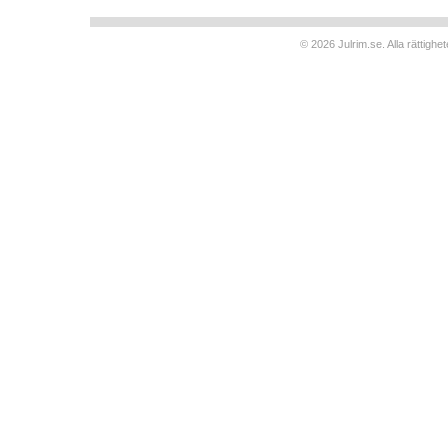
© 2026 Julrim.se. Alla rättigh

#####

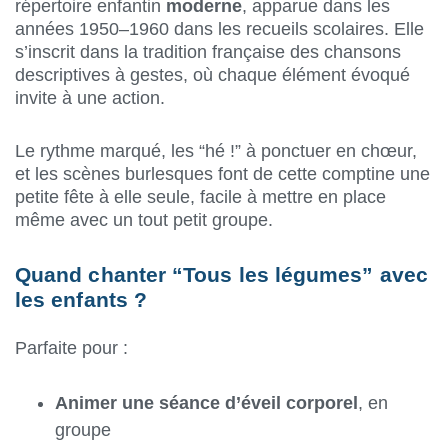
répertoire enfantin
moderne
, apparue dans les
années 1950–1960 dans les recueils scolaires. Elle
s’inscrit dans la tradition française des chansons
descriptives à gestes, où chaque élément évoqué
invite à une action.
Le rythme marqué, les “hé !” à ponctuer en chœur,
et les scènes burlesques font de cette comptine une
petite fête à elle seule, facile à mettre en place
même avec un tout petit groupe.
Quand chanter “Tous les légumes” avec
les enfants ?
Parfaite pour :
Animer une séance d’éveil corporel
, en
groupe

#####

§ **Your objective**:
Look through the records and gather each line with the word "avec".

§ **Exercise response**:
même avec un tout petit groupe.
Quand chanter “Tous les légumes” avec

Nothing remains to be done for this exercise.